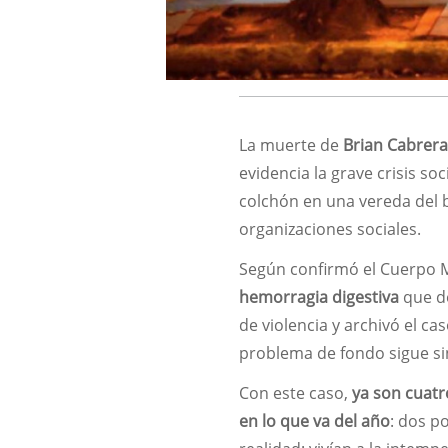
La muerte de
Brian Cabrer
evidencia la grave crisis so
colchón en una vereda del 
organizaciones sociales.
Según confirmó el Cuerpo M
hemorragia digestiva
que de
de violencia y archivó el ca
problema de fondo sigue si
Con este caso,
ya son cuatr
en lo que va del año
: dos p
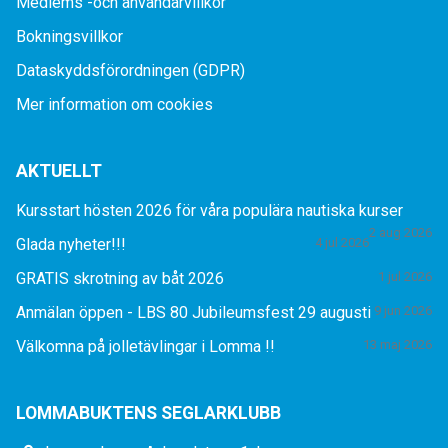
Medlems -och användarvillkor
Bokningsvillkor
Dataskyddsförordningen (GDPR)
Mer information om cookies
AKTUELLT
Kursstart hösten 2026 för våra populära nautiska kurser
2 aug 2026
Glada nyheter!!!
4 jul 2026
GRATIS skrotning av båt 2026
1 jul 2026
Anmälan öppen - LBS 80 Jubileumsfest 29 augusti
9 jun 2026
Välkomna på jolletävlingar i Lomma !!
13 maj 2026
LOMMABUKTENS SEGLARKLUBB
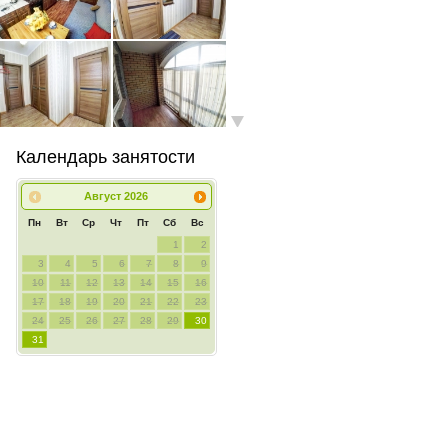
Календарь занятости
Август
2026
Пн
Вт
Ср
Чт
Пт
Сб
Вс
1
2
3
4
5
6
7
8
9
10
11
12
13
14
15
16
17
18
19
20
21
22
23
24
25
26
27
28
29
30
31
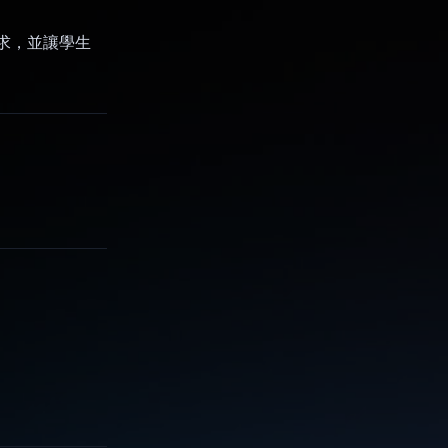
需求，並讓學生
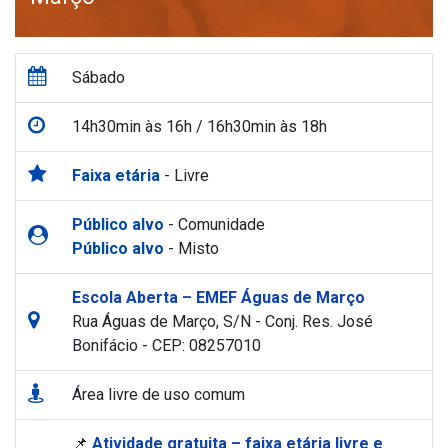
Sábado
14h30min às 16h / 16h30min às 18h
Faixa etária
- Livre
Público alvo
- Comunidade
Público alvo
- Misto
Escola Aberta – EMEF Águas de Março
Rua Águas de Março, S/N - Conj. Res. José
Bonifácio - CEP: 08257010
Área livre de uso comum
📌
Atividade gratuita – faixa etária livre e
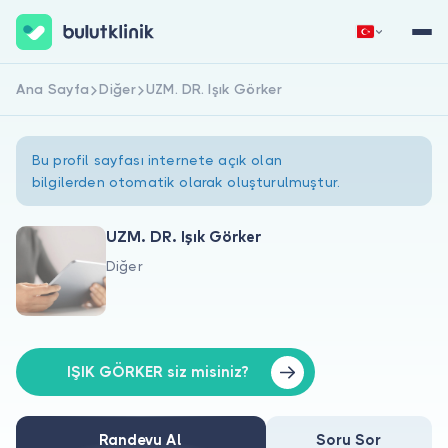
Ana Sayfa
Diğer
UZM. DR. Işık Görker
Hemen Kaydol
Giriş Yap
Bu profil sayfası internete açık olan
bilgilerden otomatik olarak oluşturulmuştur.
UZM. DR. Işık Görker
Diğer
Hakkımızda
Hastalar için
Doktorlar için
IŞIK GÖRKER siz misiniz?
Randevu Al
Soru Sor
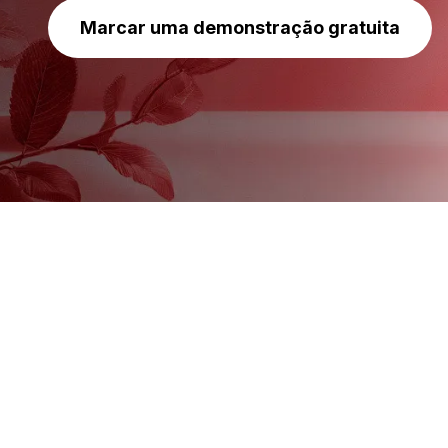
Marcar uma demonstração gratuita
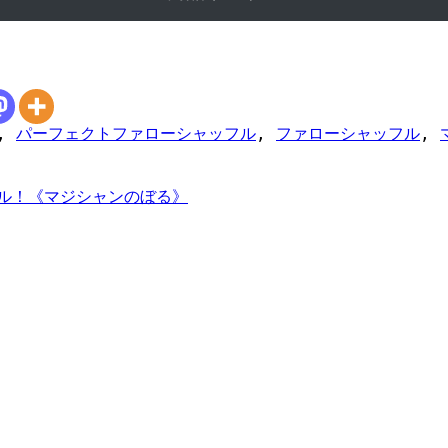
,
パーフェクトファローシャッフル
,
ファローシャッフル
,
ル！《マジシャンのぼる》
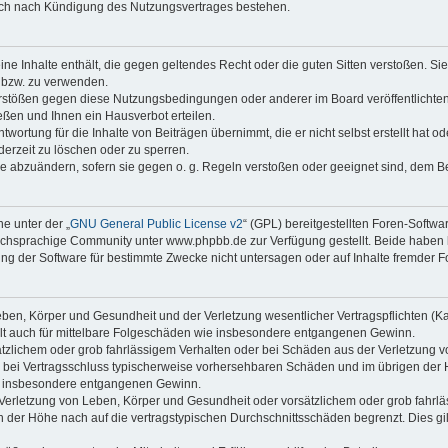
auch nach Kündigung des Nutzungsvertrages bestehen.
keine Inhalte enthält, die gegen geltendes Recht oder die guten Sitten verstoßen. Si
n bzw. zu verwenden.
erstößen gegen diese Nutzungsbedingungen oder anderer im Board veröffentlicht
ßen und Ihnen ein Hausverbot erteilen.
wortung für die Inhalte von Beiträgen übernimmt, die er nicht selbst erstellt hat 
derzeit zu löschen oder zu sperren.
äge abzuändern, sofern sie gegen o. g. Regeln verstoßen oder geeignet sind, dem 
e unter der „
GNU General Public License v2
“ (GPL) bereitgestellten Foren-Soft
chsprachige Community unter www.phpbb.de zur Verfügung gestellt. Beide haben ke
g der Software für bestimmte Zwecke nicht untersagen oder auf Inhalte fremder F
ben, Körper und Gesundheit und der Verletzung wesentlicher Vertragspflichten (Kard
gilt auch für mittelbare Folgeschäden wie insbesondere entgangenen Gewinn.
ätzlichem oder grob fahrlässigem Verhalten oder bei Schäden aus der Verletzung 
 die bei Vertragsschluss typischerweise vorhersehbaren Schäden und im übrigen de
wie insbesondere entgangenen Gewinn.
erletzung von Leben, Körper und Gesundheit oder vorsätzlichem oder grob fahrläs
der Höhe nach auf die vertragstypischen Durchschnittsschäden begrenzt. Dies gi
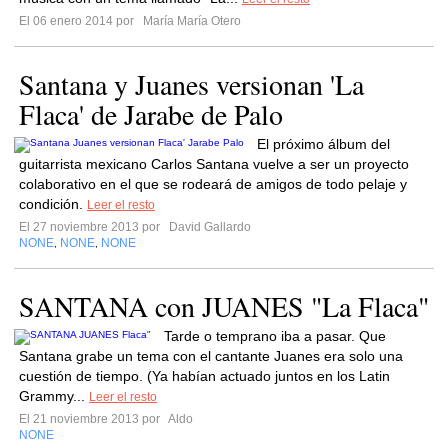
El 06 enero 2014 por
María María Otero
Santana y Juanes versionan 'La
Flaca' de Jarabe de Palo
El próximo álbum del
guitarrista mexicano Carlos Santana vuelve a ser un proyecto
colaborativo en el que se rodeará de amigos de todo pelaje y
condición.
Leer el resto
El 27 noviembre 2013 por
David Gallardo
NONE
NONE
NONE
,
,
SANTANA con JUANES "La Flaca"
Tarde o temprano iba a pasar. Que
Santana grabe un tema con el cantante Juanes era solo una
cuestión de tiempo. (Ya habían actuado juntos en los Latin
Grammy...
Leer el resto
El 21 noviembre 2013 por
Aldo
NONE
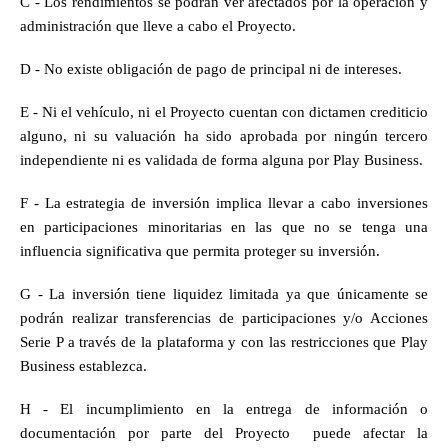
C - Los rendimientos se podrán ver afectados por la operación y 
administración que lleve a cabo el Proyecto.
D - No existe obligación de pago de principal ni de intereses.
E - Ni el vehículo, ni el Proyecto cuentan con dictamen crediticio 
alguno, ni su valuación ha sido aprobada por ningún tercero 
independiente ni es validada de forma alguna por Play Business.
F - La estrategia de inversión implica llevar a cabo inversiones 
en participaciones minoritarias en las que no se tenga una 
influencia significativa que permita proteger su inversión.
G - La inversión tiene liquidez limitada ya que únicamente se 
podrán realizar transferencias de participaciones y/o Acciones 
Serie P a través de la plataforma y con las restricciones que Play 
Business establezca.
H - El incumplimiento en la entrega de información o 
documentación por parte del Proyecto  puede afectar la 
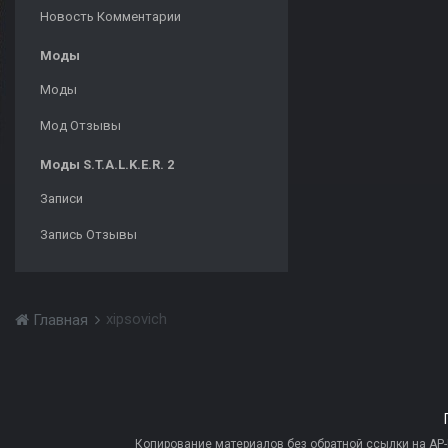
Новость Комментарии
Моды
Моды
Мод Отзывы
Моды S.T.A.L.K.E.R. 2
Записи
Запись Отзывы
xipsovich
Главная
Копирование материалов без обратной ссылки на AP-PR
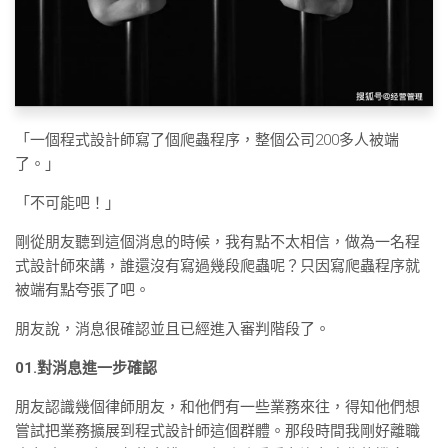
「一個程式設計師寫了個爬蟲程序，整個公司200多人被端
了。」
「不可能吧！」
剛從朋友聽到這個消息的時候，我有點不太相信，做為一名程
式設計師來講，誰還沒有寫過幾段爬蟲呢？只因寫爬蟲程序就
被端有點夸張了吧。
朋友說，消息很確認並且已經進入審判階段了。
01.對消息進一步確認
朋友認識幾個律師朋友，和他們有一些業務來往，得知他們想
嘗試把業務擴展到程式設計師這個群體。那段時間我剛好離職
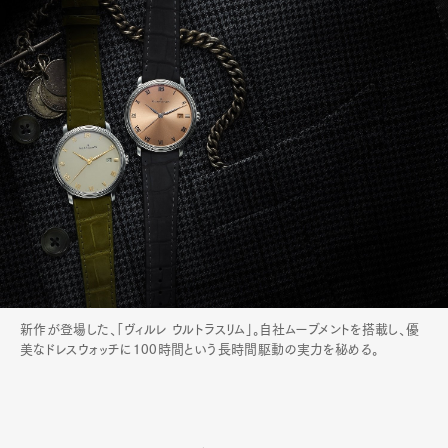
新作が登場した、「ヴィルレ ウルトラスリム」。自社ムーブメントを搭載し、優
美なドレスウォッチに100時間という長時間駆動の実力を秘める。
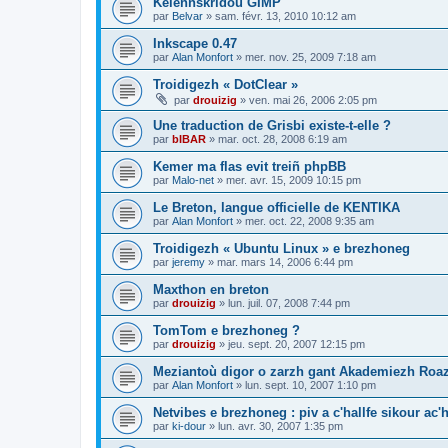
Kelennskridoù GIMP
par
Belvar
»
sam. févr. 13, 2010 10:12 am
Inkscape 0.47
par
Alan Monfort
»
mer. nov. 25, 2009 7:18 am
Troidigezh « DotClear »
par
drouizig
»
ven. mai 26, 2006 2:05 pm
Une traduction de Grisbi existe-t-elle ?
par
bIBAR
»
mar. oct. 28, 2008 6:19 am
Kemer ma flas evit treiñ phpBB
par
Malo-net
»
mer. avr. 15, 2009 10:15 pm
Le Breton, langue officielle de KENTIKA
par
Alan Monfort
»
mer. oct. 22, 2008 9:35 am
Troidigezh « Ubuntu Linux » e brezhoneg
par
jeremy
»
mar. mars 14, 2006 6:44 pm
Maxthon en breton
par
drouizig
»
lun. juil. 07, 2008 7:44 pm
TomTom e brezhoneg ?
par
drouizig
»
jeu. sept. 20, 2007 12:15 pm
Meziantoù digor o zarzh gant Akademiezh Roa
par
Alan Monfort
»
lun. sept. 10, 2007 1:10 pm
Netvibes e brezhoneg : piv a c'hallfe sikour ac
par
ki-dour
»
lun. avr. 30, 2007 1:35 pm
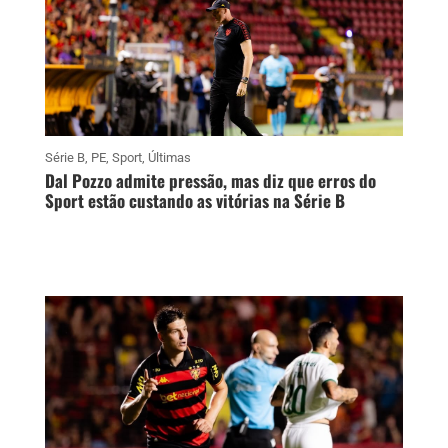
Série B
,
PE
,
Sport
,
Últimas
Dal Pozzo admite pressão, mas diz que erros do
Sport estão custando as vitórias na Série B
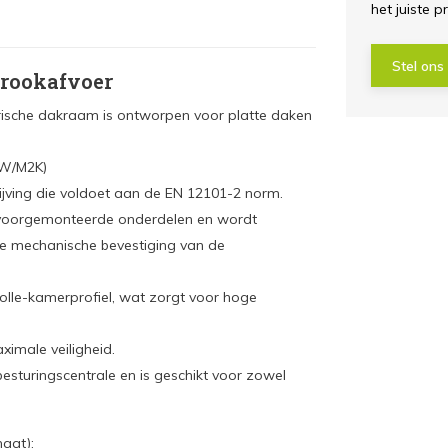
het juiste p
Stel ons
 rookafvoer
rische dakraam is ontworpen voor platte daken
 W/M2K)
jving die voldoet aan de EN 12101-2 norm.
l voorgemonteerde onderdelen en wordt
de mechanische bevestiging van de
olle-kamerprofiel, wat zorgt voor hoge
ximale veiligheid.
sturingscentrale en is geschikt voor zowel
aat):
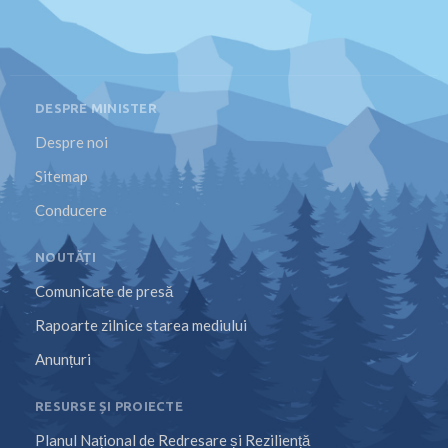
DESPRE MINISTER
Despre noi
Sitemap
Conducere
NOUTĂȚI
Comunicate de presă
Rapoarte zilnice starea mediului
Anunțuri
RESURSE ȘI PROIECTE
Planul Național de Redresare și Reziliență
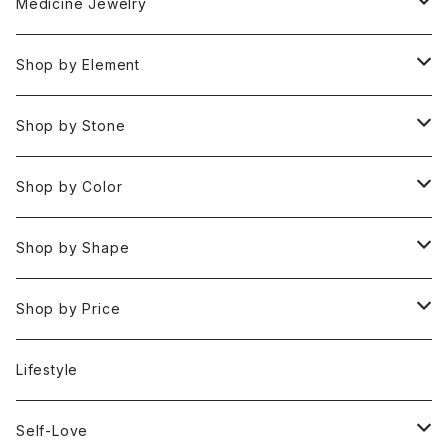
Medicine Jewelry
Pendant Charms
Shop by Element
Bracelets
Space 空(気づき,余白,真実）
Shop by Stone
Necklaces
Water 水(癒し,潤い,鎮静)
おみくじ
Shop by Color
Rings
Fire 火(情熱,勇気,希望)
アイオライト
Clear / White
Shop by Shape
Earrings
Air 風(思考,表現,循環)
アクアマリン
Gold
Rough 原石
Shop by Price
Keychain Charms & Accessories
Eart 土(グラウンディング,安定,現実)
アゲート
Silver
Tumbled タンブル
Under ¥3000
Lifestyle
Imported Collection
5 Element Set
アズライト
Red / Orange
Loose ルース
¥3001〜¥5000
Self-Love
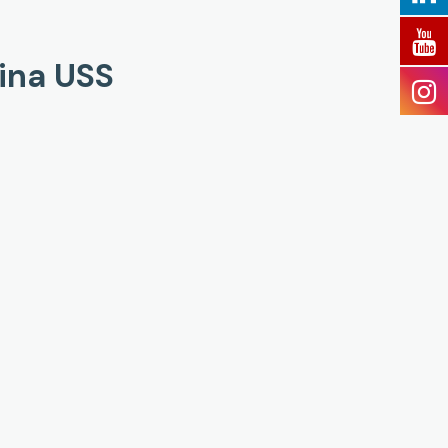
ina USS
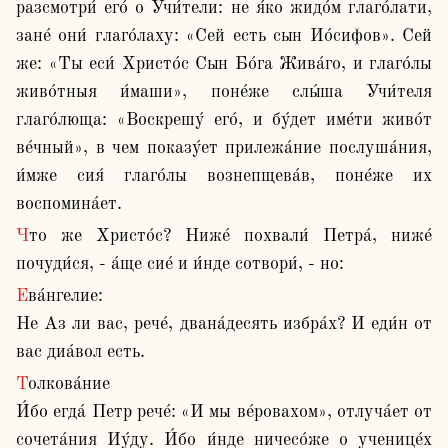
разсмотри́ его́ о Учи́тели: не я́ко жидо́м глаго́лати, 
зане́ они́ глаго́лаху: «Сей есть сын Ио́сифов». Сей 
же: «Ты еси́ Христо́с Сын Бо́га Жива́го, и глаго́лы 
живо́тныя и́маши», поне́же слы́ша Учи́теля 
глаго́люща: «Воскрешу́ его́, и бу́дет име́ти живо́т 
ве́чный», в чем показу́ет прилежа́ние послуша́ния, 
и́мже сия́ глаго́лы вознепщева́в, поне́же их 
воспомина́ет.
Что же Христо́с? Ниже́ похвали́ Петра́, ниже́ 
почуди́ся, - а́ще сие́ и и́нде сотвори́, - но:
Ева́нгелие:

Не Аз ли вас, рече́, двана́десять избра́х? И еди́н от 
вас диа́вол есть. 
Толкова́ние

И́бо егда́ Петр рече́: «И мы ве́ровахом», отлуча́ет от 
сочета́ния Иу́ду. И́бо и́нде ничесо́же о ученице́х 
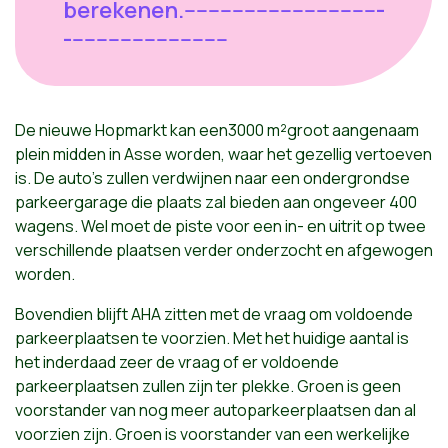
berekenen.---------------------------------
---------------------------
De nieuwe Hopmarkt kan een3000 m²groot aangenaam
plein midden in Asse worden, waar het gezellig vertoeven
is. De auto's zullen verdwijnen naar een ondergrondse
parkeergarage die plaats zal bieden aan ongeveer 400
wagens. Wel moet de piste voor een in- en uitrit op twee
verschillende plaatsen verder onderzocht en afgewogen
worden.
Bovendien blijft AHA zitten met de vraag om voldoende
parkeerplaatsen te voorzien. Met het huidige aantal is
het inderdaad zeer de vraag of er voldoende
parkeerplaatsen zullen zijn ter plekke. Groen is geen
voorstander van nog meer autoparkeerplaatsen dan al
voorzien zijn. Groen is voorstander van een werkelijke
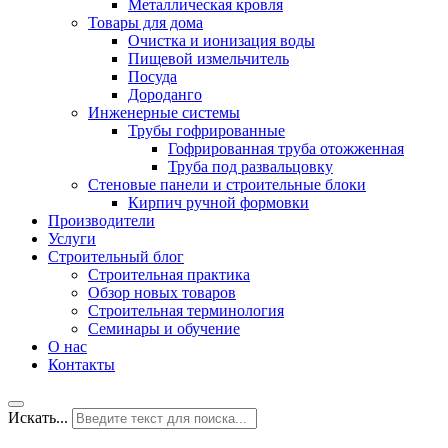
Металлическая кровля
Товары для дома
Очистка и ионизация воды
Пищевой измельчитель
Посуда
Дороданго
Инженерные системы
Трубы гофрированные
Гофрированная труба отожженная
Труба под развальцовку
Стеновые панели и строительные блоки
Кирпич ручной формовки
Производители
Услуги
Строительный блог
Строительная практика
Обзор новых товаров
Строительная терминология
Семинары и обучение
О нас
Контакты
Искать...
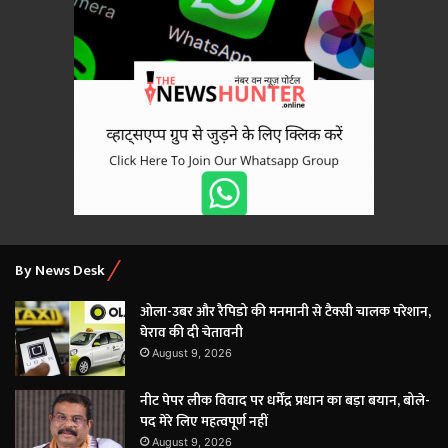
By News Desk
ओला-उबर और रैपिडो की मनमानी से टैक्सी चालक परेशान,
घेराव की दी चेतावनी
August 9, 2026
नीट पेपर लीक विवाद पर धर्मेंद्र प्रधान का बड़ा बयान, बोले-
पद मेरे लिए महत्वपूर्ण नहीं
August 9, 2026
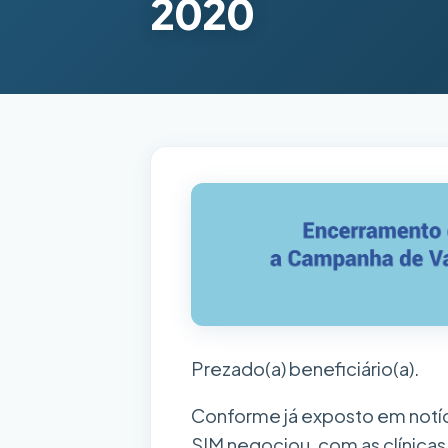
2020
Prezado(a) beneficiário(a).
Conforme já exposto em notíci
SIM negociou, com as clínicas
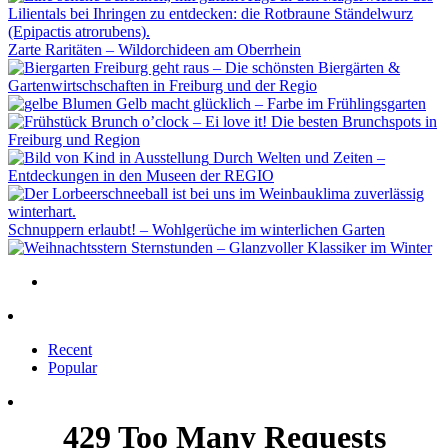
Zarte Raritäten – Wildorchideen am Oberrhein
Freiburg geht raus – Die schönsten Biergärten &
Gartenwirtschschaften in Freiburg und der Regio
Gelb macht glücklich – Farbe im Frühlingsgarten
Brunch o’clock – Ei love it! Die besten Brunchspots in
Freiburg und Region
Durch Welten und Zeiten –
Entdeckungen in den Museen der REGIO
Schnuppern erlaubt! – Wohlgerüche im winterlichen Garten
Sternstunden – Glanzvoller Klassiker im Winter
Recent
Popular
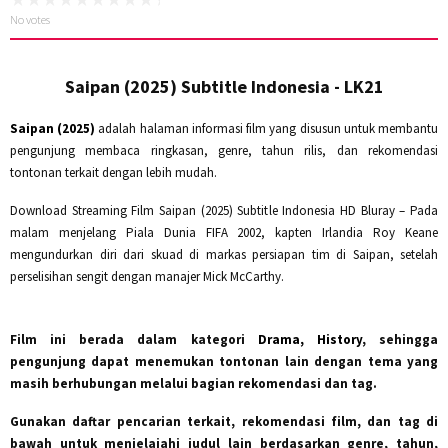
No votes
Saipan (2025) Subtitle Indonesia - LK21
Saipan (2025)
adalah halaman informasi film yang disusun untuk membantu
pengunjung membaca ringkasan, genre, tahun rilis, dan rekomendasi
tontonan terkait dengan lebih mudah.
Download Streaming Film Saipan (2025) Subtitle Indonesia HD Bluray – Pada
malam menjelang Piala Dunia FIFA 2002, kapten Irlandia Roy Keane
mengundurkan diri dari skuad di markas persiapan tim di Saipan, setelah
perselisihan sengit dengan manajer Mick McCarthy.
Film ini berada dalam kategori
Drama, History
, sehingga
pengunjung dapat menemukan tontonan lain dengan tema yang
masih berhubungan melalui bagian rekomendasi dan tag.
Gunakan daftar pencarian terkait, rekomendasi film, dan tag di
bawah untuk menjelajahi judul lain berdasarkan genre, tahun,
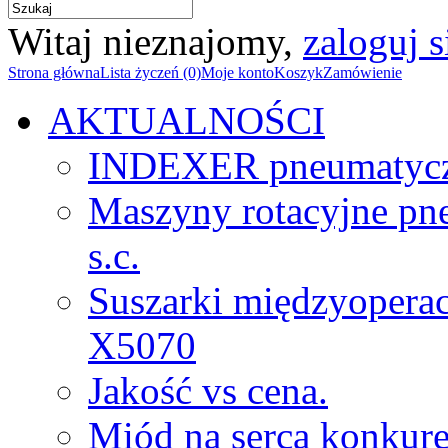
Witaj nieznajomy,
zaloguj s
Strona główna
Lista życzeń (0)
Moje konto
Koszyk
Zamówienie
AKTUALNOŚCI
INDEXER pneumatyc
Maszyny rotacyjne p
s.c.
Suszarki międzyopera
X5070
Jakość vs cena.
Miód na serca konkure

***

— What to produce —
Output exactly the lines above that lie between the line with "Гофрированная труба отожженная" and the line with "pengunjung dapat menemukan", those two lines included, and no pictures.

— Response —
Гофрированная труба отожженная
Труба под развальцовку
Стеновые панели и строительные блоки
Кирпич ручной формовки
Производители
Услуги
Строительный блог
Строительная практика
Обзор новых товаров
Строительная терминология
Семинары и обучение
О нас
Контакты
Искать...
By News Desk
ओला-उबर और रैपिडो की मनमानी से टैक्सी चालक परेशान,
घेराव की दी चेतावनी
August 9, 2026
नीट पेपर लीक विवाद पर धर्मेंद्र प्रधान का बड़ा बयान, बोले-
पद मेरे लिए महत्वपूर्ण नहीं
August 9, 2026
2020
Prezado(a) beneficiário(a).
Conforme já exposto em notíci
SIM negociou, com as clínicas
Zarte Raritäten – Wildorchideen am Oberrhein
Freiburg geht raus – Die schönsten Biergärten &
Gartenwirtschschaften in Freiburg und der Regio
Gelb macht glücklich – Farbe im Frühlingsgarten
Brunch o’clock – Ei love it! Die besten Brunchspots in
Freiburg und Region
Durch Welten und Zeiten –
Entdeckungen in den Museen der REGIO
Schnuppern erlaubt! – Wohlgerüche im winterlichen Garten
Sternstunden – Glanzvoller Klassiker im Winter
Recent
Popular
No votes
Saipan (2025) Subtitle Indonesia - LK21
Saipan (2025)
adalah halaman informasi film yang disusun untuk membantu
pengunjung membaca ringkasan, genre, tahun rilis, dan rekomendasi
tontonan terkait dengan lebih mudah.
Download Streaming Film Saipan (2025) Subtitle Indonesia HD Bluray – Pada
malam menjelang Piala Dunia FIFA 2002, kapten Irlandia Roy Keane
mengundurkan diri dari skuad di markas persiapan tim di Saipan, setelah
perselisihan sengit dengan manajer Mick McCarthy.
Film ini berada dalam kategori
Drama, History
, sehingga
pengunjung dapat menemukan tontonan lain dengan tema yang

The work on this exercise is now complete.